Funds will be used to pre-train the next generation of “world models” — models capable of simulating the physical world — and deploy them in new products and industries. This announcement comes after the launch of Gen-4.5, Runway’s latest video generation model.

🔗 Official Announcement 🔗 Runway Post on X

Cowork available on Windows

February 10 — Claude Cowork, the desktop application for multi-step tasks, is now available on Windows in research preview with full feature parity compared to macOS.

Feature	Description
File Access	Reading and writing local files
Plugins	Support for Cowork plugins
MCP Connectors	Integration with MCP servers
Folder Instructions	Claude.md style — natural language instructions per project

Cowork on Windows is available for all paid Claude plans via claude.com/cowork.

🔗 Cowork Windows Announcement

Free features on the Claude free plan

February 11 — Anthropic expands features accessible on the free Claude plan. File creation, connectors, skills, and compaction are now available without a subscription. Compaction allows Claude to automatically summarize previous context so that long conversations can continue without restarting.

🔗 Free plan Announcement

Claude Code Plan Mode in Slack

February 11 — The Claude Code integration in Slack receives Plan Mode. When giving Claude a code task in Slack, it can now elaborate a plan before executing, allowing validation of the approach before implementation.

Feature	Description
Plan Mode	Plan elaboration before execution
Automatic detection	Intelligent routing between code and chat
PR Creation	”Create PR” button directly from Slack
Prerequisites	Pro, Max, Team or Enterprise Plan + connected GitHub

🔗 Boris Cherny Thread

ElevenLabs launches Expressive Mode for its voice agents

February 10 — ElevenLabs unveils Expressive Mode for ElevenAgents, an evolution that makes its AI voice agents capable of adapting their tone, emotion, and emphasis in real-time.

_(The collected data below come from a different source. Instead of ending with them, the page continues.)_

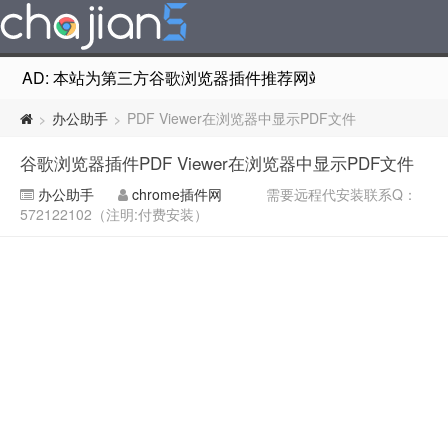
AD: 本站为第三方谷歌浏览器插件推荐网站，非Google Chr
办公助手
PDF Viewer在浏览器中显示PDF文件
>
>
谷歌浏览器插件PDF Viewer在浏览器中显示PDF文件
办公助手
chrome插件网
需要远程代安装联系Q：
572122102（注明:付费安装）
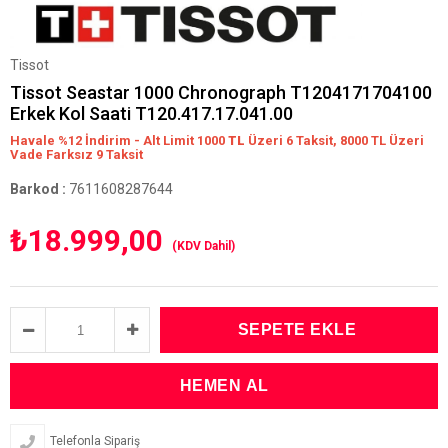
Tissot
Tissot Seastar 1000 Chronograph T1204171704100
Erkek Kol Saati T120.417.17.041.00
Havale %12 İndirim - Alt Limit 1000
TL
Üzeri 6 Taksit, 8000 TL Üzeri
Vade Farksız 9 Taksit
Barkod
:
7611608287644
₺18.999,00
(KDV Dahil)
Telefonla Sipariş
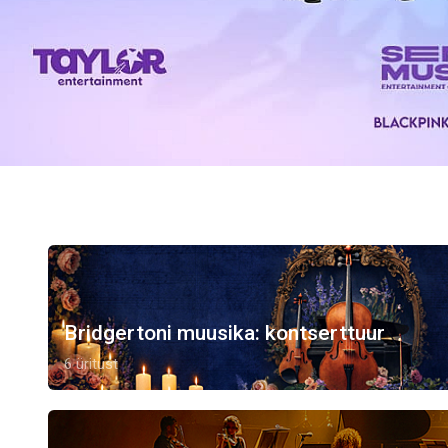
Bridgertoni muusika: kontserttuur
6 üritust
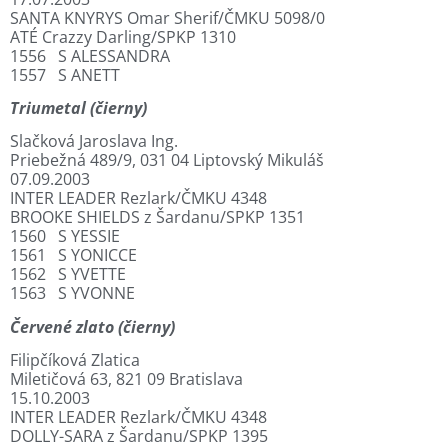
SANTA KNYRYS Omar Sherif/ČMKU 5098/0
ATÉ Crazzy Darling/SPKP 1310
1556 S ALESSANDRA
1557 S ANETT
Triumetal (čierny)
Slačková Jaroslava Ing.
Priebežná 489/9, 031 04 Liptovský Mikuláš
07.09.2003
INTER LEADER Rezlark/ČMKU 4348
BROOKE SHIELDS z Šardanu/SPKP 1351
1560 S YESSIE
1561 S YONICCE
1562 S YVETTE
1563 S YVONNE
Červené zlato (čierny)
Filipčíková Zlatica
Miletičová 63, 821 09 Bratislava
15.10.2003
INTER LEADER Rezlark/ČMKU 4348
DOLLY-SARA z Šardanu/SPKP 1395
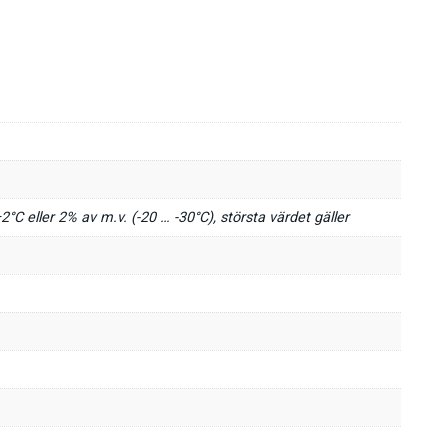
2°C eller 2% av m.v. (-20 … -30°C), största värdet gäller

The mode relies on Eleven v3 Conversational, a voice synthesis model optimized for real-time dialogue, coupled with a new turn-taking system that reduces interruptions. The price remains at $0.08 per minute. In parallel, ElevenLabs restructures its platform into three product families: ElevenAgents (voice agents), ElevenCreative (creative tools), and ElevenAPI (developer platform).

🔗 Expressive Mode Blog

Kimi K2.5 integrated on Qoder

February 9 — Qoder (AI platform for developers) deploys Kimi K2.5 as the flagship model of its marketplace, with a SWE-bench Verified score of 76.8% and an advantageous rate (0.3x credit in Efficient tier). The recommended workflow: use heavy models for design and architecture, then K2.5 for implementation.

🔗 Qoder Announcement

What this means

Open-source continues to progress rapidly towards frontier models. Z.ai’s GLM-5 narrows the gap with Claude Opus 4.5 and GPT-5.2 on coding and agentic task benchmarks, while being available under the MIT license. The publication of the ASL-4 sabotage report by Anthropic establishes a precedent for safety transparency that other labs will likely be compelled to follow.

On the developer side, OpenAI’s agentic primitives (server-side compaction, network containers, API skills) and the “Harness Engineering” approach outline a future where autonomous agents manage multi-hour sessions. Kimi Agent Swarm pushes this logic even further with the orchestration of hundreds of sub-agents in parallel.